Extracted page text data
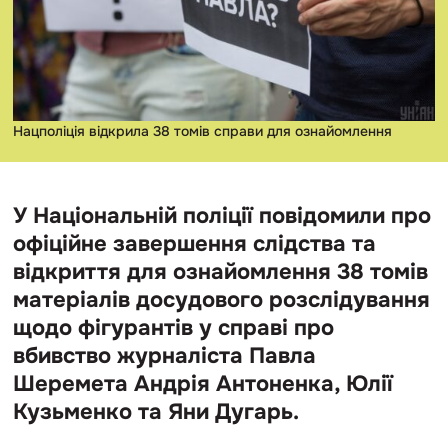
Нацполіція відкрила 38 томів справи для ознайомлення
У Національній поліції повідомили про
офіційне завершення слідства та
відкриття для ознайомлення 38 томів
матеріалів досудового розслідування
щодо фігурантів у справі про
вбивство журналіста Павла
Шеремета Андрія Антоненка, Юлії
Кузьменко та Яни Дугарь.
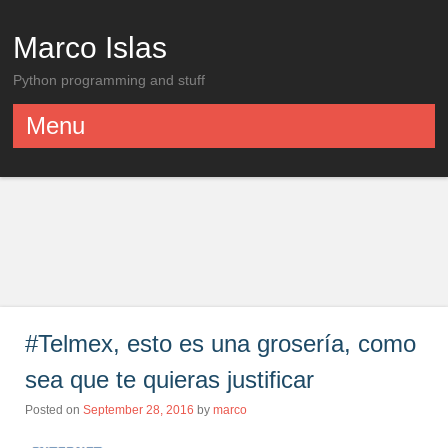
Marco Islas
Python programming and stuff
Menu
Skip to content
#Telmex, esto es una grosería, como
sea que te quieras justificar
Posted on
September 28, 2016
by
marco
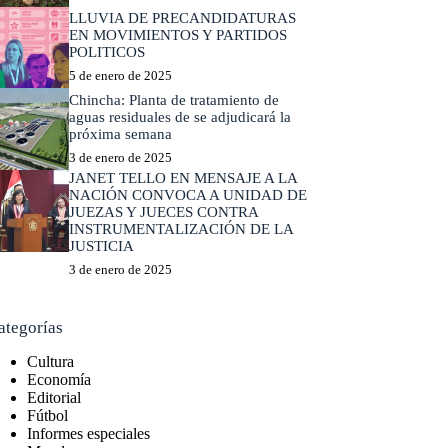
LLUVIA DE PRECANDIDATURAS
EN MOVIMIENTOS Y PARTIDOS
POLITICOS
5 de enero de 2025
Chincha: Planta de tratamiento de
aguas residuales de se adjudicará la
próxima semana
3 de enero de 2025
JANET TELLO EN MENSAJE A LA
NACIÓN CONVOCA A UNIDAD DE
JUEZAS Y JUECES CONTRA
INSTRUMENTALIZACIÓN DE LA
JUSTICIA
3 de enero de 2025
ategorías
Cultura
Economía
Editorial
Fútbol
Informes especiales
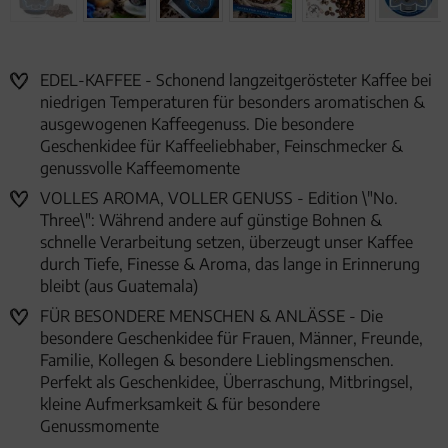
EDEL-KAFFEE - Schonend langzeitgerösteter Kaffee bei
niedrigen Temperaturen für besonders aromatischen &
ausgewogenen Kaffeegenuss. Die besondere
Geschenkidee für Kaffeeliebhaber, Feinschmecker &
genussvolle Kaffeemomente
VOLLES AROMA, VOLLER GENUSS - Edition \"No.
Three\": Während andere auf günstige Bohnen &
schnelle Verarbeitung setzen, überzeugt unser Kaffee
durch Tiefe, Finesse & Aroma, das lange in Erinnerung
bleibt (aus Guatemala)
FÜR BESONDERE MENSCHEN & ANLÄSSE - Die
besondere Geschenkidee für Frauen, Männer, Freunde,
Familie, Kollegen & besondere Lieblingsmenschen.
Perfekt als Geschenkidee, Überraschung, Mitbringsel,
kleine Aufmerksamkeit & für besondere
Genussmomente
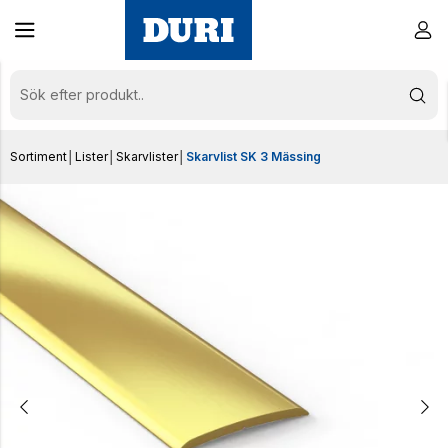
Sortiment
│
Lister
│
Skarvlister
│
Skarvlist SK 3 Mässing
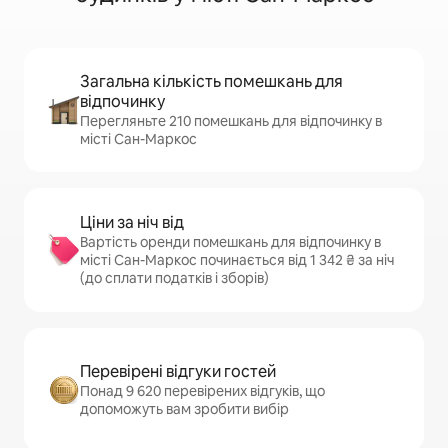
Загальна кількість помешкань для
відпочинку
Перегляньте 210 помешкань для відпочинку в
місті Сан-Маркос
Ціни за ніч від
Вартість оренди помешкань для відпочинку в
місті Сан-Маркос починається від 1 342 ₴ за ніч
(до сплати податків і зборів)
Перевірені відгуки гостей
Понад 9 620 перевірених відгуків, що
допоможуть вам зробити вибір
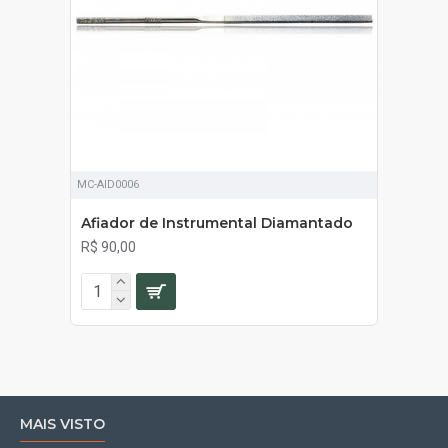
MC-AID0006
Afiador de Instrumental Diamantado
R$ 90,00
MAIS VISTO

» **What to do**
Return the complete data unchanged and include none of the pictures.

» **Response below**
Нацполіція відкрила 38 томів справи для ознайомлення
У Національній поліції повідомили про
офіційне завершення слідства та
відкриття для ознайомлення 38 томів
матеріалів досудового розслідування
щодо фігурантів у справі про
вбивство журналіста Павла
Шеремета Андрія Антоненка, Юлії
Кузьменко та Яни Дугарь.
Marco Islas
Python programming and stuff
Menu
Skip to content
#Telmex, esto es una grosería, como
sea que te quieras justificar
Posted on
September 28, 2016
by
marco
LLUVIA DE PRECANDIDATURAS
EN MOVIMIENTOS Y PARTIDOS
POLITICOS
5 de enero de 2025
Chincha: Planta de tratamiento de
aguas residuales de se adjudicará la
próxima semana
3 de enero de 2025
JANET TELLO EN MENSAJE A LA
NACIÓN CONVOCA A UNIDAD DE
JUEZAS Y JUECES CONTRA
INSTRUMENTALIZACIÓN DE LA
JUSTICIA
3 de enero de 2025
ategorías
Cultura
Economía
Editorial
Fútbol
Informes especiales
EDEL-KAFFEE - Schonend langzeitgerösteter Kaffee bei
niedrigen Temperaturen für besonders aromatischen &
ausgewogenen Kaffeegenuss. Die besondere
Geschenkidee für Kaffeeliebhaber, Feinschmecker &
genussvolle Kaffeemomente
VOLLES AROMA, VOLLER GENUSS - Edition \"No.
Three\": Während andere auf günstige Bohnen &
schnelle Verarbeitung setzen, überzeugt unser Kaffee
durch Tiefe, Finesse & Aroma, das lange in Erinnerung
bleibt (aus Guatemala)
FÜR BESONDERE MENSCHEN & ANLÄSSE - Die
besondere Geschenkidee für Frauen, Männer, Freunde,
Familie, Kollegen & besondere Lieblingsmenschen.
Perfekt als Geschenkidee, Überraschung, Mitbringsel,
kleine Aufmerksamkeit & für besondere
Genussmomente
Sortiment
│
Lister
│
Skarvlister
│
Skarvlist SK 3 Mässing
Загальна кількість помешкань для
відпочинку
Перегляньте 210 помешкань для відпочинку в
місті Сан-Маркос
Ціни за ніч від
Вартість оренди помешкань для відпочинку в
місті Сан-Маркос починається від 1 342 ₴ за ніч
(до сплати податків і зборів)
Перевірені відгуки гостей
Понад 9 620 перевірених відгуків, що
допоможуть вам зробити вибір
MC-AID0006
Afiador de Instrumental Diamantado
R$ 90,00
MAIS VISTO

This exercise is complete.